___ Dataset extract

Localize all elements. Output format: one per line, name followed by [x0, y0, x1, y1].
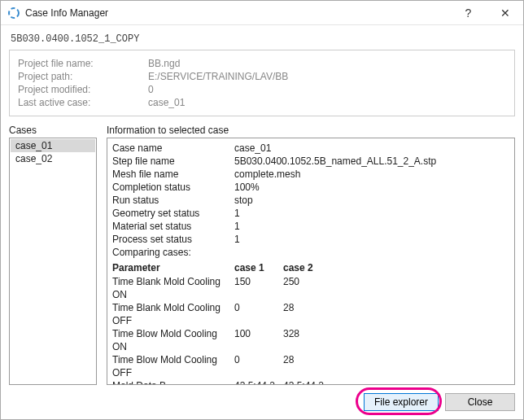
info-row: Run statusstop	[112, 194, 509, 207]
compare-cell: Time Blank Mold Cooling OFF	[112, 301, 234, 327]
meta-value: case_01	[148, 96, 506, 109]
compare-cell: 28	[283, 301, 348, 327]
compare-header-cell: Parameter	[112, 260, 234, 275]
info-label: Comparing cases:	[112, 246, 234, 259]
info-value: 1	[234, 220, 509, 233]
file-explorer-button[interactable]: File explorer	[364, 393, 439, 411]
info-box: Case namecase_01Step file name5B030.0400…	[107, 138, 515, 385]
meta-row: Project file name:BB.ngd	[18, 57, 506, 70]
project-meta-box: Project file name:BB.ngdProject path:E:/…	[9, 50, 515, 116]
info-value: 1	[234, 207, 509, 220]
info-row: Step file name5B030.0400.1052.5B_named_A…	[112, 155, 509, 168]
info-row: Mesh file namecomplete.mesh	[112, 168, 509, 181]
info-label: Material set status	[112, 220, 234, 233]
window-close-button[interactable]: ✕	[487, 1, 523, 24]
info-label: Mesh file name	[112, 168, 234, 181]
meta-label: Project path:	[18, 70, 148, 83]
info-value: complete.mesh	[234, 168, 509, 181]
cases-list[interactable]: case_01case_02	[9, 138, 97, 385]
info-row: Case namecase_01	[112, 142, 509, 155]
compare-cell: 43.5;44.2 944;206.2 ;22.1472; -209.2;-3;…	[283, 379, 348, 384]
compare-cell: 328	[283, 327, 348, 353]
info-row: Geometry set status1	[112, 207, 509, 220]
client-area: 5B030.0400.1052_1_COPY Project file name…	[1, 25, 523, 419]
compare-cell: Mold Data B	[112, 379, 234, 384]
compare-row: Time Blow Mold Cooling ON100328	[112, 327, 509, 353]
compare-cell: 28	[283, 353, 348, 379]
info-value: 1	[234, 233, 509, 246]
info-value	[234, 246, 509, 259]
compare-cell: 0	[234, 301, 283, 327]
meta-value: E:/SERVICE/TRAINING/LAV/BB	[148, 70, 506, 83]
meta-row: Last active case:case_01	[18, 96, 506, 109]
close-button[interactable]: Close	[445, 393, 515, 411]
list-item[interactable]: case_01	[11, 139, 95, 152]
compare-header: Parametercase 1case 2	[112, 260, 509, 275]
app-icon	[7, 7, 20, 20]
info-label: Run status	[112, 194, 234, 207]
meta-label: Project file name:	[18, 57, 148, 70]
info-label: Process set status	[112, 233, 234, 246]
compare-row: Time Blank Mold Cooling ON150250	[112, 275, 509, 301]
info-row: Comparing cases:	[112, 246, 509, 259]
compare-header-cell: case 1	[234, 260, 283, 275]
meta-label: Last active case:	[18, 96, 148, 109]
meta-value: BB.ngd	[148, 57, 506, 70]
split-row: case_01case_02 Case namecase_01Step file…	[9, 138, 515, 385]
titlebar: Case Info Manager ? ✕	[1, 1, 523, 25]
footer: File explorer Close	[9, 385, 515, 411]
compare-header-cell: case 2	[283, 260, 348, 275]
svg-point-0	[9, 8, 19, 18]
meta-label: Project modified:	[18, 83, 148, 96]
info-value: stop	[234, 194, 509, 207]
window-title: Case Info Manager	[25, 7, 450, 19]
info-header: Information to selected case	[107, 125, 515, 136]
list-item[interactable]: case_02	[11, 152, 95, 165]
info-row: Process set status1	[112, 233, 509, 246]
info-label: Step file name	[112, 155, 234, 168]
compare-row: Mold Data B43.5;44.2 944;206.2 ;22.1472;…	[112, 379, 509, 384]
info-value: 5B030.0400.1052.5B_named_ALL.51_2_A.stp	[234, 155, 509, 168]
compare-cell: 100	[234, 327, 283, 353]
info-value: 100%	[234, 181, 509, 194]
header-code: 5B030.0400.1052_1_COPY	[9, 30, 515, 50]
info-label: Case name	[112, 142, 234, 155]
compare-cell: 0	[234, 353, 283, 379]
dialog-window: Case Info Manager ? ✕ 5B030.0400.1052_1_…	[0, 0, 524, 420]
cases-header: Cases	[9, 125, 97, 136]
meta-value: 0	[148, 83, 506, 96]
info-scroll[interactable]: Case namecase_01Step file name5B030.0400…	[107, 138, 514, 384]
window-buttons: ? ✕	[450, 1, 523, 24]
compare-row: Time Blank Mold Cooling OFF028	[112, 301, 509, 327]
compare-cell: 150	[234, 275, 283, 301]
info-label: Completion status	[112, 181, 234, 194]
meta-row: Project path:E:/SERVICE/TRAINING/LAV/BB	[18, 70, 506, 83]
info-label: Geometry set status	[112, 207, 234, 220]
compare-cell: Time Blow Mold Cooling ON	[112, 327, 234, 353]
compare-cell: 43.5;44.2 944;206.2 ;22.1472; -209.2;-3;…	[234, 379, 283, 384]
help-button[interactable]: ?	[450, 1, 487, 24]
info-row: Material set status1	[112, 220, 509, 233]
info-row: Completion status100%	[112, 181, 509, 194]
section-headers: Cases Information to selected case	[9, 125, 515, 136]
meta-row: Project modified:0	[18, 83, 506, 96]
compare-cell: Time Blank Mold Cooling ON	[112, 275, 234, 301]
compare-cell: 250	[283, 275, 348, 301]
compare-cell: Time Blow Mold Cooling OFF	[112, 353, 234, 379]
compare-row: Time Blow Mold Cooling OFF028	[112, 353, 509, 379]
info-value: case_01	[234, 142, 509, 155]
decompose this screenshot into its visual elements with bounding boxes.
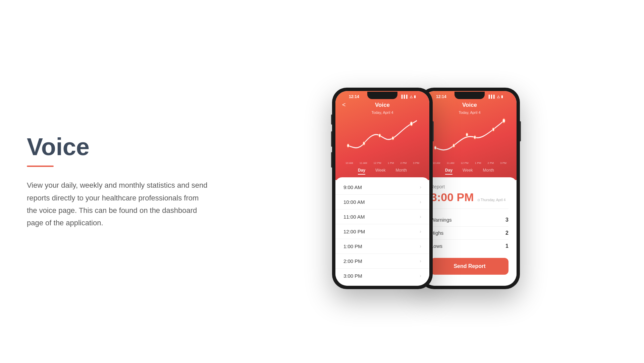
chevron-icon: › — [420, 243, 421, 249]
signal-icon: ▌▌▌ — [401, 95, 409, 98]
chevron-icon: › — [420, 258, 421, 264]
chevron-icon: › — [420, 273, 421, 278]
phone1-status-time: 12:14 — [349, 94, 359, 99]
list-item[interactable]: 11:00 AM › — [335, 210, 429, 224]
phone1-nav-subtitle: Today, April 4 — [342, 110, 423, 115]
report-label: Report — [431, 184, 508, 189]
time-label: 2 PM — [488, 162, 494, 165]
phone1-time-list: 9:00 AM › 10:00 AM › 11:00 AM › — [335, 177, 429, 286]
time-label: 3 PM — [413, 162, 419, 165]
phone1-wrapper: 12:14 ▌▌▌ △ ▮ < Voice Today, — [332, 88, 433, 289]
stat-lows-value: 1 — [505, 243, 508, 249]
time-label: 1 PM — [475, 162, 481, 165]
phone2-content: Report 3:00 PM ⊙ Thursday, April 4 Warni… — [423, 177, 517, 286]
list-item[interactable]: 10:00 AM › — [335, 195, 429, 210]
battery-icon: ▮ — [414, 95, 416, 98]
time-label: 1 PM — [388, 162, 394, 165]
page-container: Voice View your daily, weekly and monthl… — [0, 0, 644, 363]
list-item-time: 2:00 PM — [343, 258, 362, 264]
send-report-button[interactable]: Send Report — [431, 258, 508, 275]
phone1-chart-svg — [345, 117, 419, 161]
phone1-btn-left-2 — [331, 131, 332, 147]
list-item[interactable]: 9:00 AM › — [335, 180, 429, 195]
time-label: 12 PM — [461, 162, 469, 165]
report-time-value: 3:00 PM — [431, 191, 474, 204]
list-item-time: 9:00 AM — [343, 184, 362, 190]
list-item-time: 11:00 AM — [343, 214, 365, 220]
svg-point-4 — [410, 122, 413, 126]
chevron-icon: › — [420, 184, 421, 190]
tab-month[interactable]: Month — [396, 168, 407, 175]
phone2-status-time: 12:14 — [436, 94, 446, 99]
stat-warnings-value: 3 — [505, 217, 508, 223]
phone2-chart-svg — [433, 117, 506, 161]
phone1-back-button[interactable]: < — [342, 101, 346, 108]
svg-point-10 — [502, 118, 505, 123]
phone2-wrapper: 12:14 ▌▌▌ △ ▮ < Voice Today, — [419, 88, 520, 289]
battery-icon: ▮ — [501, 95, 503, 98]
phone1-header: 12:14 ▌▌▌ △ ▮ < Voice Today, — [335, 91, 429, 180]
svg-point-7 — [466, 133, 468, 136]
signal-icon: ▌▌▌ — [489, 95, 496, 98]
phone2-nav: < Voice — [429, 100, 510, 110]
time-label: 12 PM — [374, 162, 381, 165]
title-underline — [27, 166, 54, 167]
wifi-icon: △ — [497, 95, 500, 98]
chevron-icon: › — [420, 214, 421, 219]
phone2-status-icons: ▌▌▌ △ ▮ — [489, 95, 503, 98]
phone1-time-labels: 10 AM 11 AM 12 PM 1 PM 2 PM 3 PM — [342, 161, 423, 165]
section-description: View your daily, weekly and monthly stat… — [27, 179, 208, 229]
phone1-btn-right — [433, 121, 434, 141]
report-stat-lows: Lows 1 — [431, 240, 508, 253]
svg-point-2 — [379, 134, 381, 137]
phone2-btn-right — [520, 121, 521, 141]
phone1-btn-left-1 — [331, 115, 332, 125]
list-item[interactable]: 1:00 PM › — [335, 239, 429, 254]
text-section: Voice View your daily, weekly and monthl… — [27, 134, 235, 229]
phone2-time-labels: 10 AM 11 AM 12 PM 1 PM 2 PM 3 PM — [429, 161, 510, 165]
svg-point-5 — [434, 146, 436, 149]
report-stat-warnings: Warnings 3 — [431, 214, 508, 227]
tab-week-2[interactable]: Week — [463, 168, 473, 175]
svg-point-8 — [474, 135, 476, 139]
list-item-time: 1:00 PM — [343, 243, 362, 249]
tab-month-2[interactable]: Month — [483, 168, 494, 175]
phone2-notch — [454, 92, 485, 99]
phone2-tabs: Day Week Month — [429, 165, 510, 177]
phone1-content: 9:00 AM › 10:00 AM › 11:00 AM › — [335, 177, 429, 286]
report-stat-highs: Highs 2 — [431, 227, 508, 240]
list-item[interactable]: 12:00 PM › — [335, 224, 429, 239]
list-item-time: 12:00 PM — [343, 229, 365, 234]
tab-week[interactable]: Week — [375, 168, 385, 175]
section-title: Voice — [27, 134, 215, 160]
chevron-icon: › — [420, 199, 421, 205]
list-item-time: 10:00 AM — [343, 199, 365, 205]
phone1-btn-left-3 — [331, 152, 332, 168]
phone2-chart — [429, 117, 510, 161]
phone1-nav: < Voice — [342, 100, 423, 110]
chevron-icon: › — [420, 229, 421, 234]
svg-point-3 — [392, 136, 394, 140]
time-label: 3 PM — [500, 162, 506, 165]
phone1-status-icons: ▌▌▌ △ ▮ — [401, 95, 416, 98]
svg-point-1 — [363, 141, 365, 145]
time-label: 10 AM — [433, 162, 440, 165]
phone2-frame: 12:14 ▌▌▌ △ ▮ < Voice Today, — [419, 88, 520, 289]
phones-section: 12:14 ▌▌▌ △ ▮ < Voice Today, — [235, 0, 617, 363]
list-item-time: 3:00 PM — [343, 273, 362, 279]
report-card: Report 3:00 PM ⊙ Thursday, April 4 Warni… — [423, 177, 517, 281]
list-item[interactable]: 3:00 PM › — [335, 269, 429, 283]
phone2-screen: 12:14 ▌▌▌ △ ▮ < Voice Today, — [423, 91, 517, 286]
svg-point-0 — [347, 144, 349, 147]
report-divider — [431, 209, 508, 209]
phone1-tabs: Day Week Month — [342, 165, 423, 177]
tab-day[interactable]: Day — [358, 168, 365, 175]
report-time: 3:00 PM ⊙ Thursday, April 4 — [431, 191, 508, 204]
stat-highs-value: 2 — [505, 230, 508, 236]
report-date: ⊙ Thursday, April 4 — [477, 198, 506, 202]
wifi-icon: △ — [410, 95, 413, 98]
phone1-nav-title: Voice — [375, 102, 390, 108]
list-item[interactable]: 2:00 PM › — [335, 254, 429, 269]
phone1-chart — [342, 117, 423, 161]
tab-day-2[interactable]: Day — [445, 168, 452, 175]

______

§ Problem to work on
Go through the records above, find each line with the string "lows", and copy it.

§ Task answer
stat-lows-value: 1 — [505, 243, 508, 249]
report-stat-lows: Lows 1 — [431, 240, 508, 253]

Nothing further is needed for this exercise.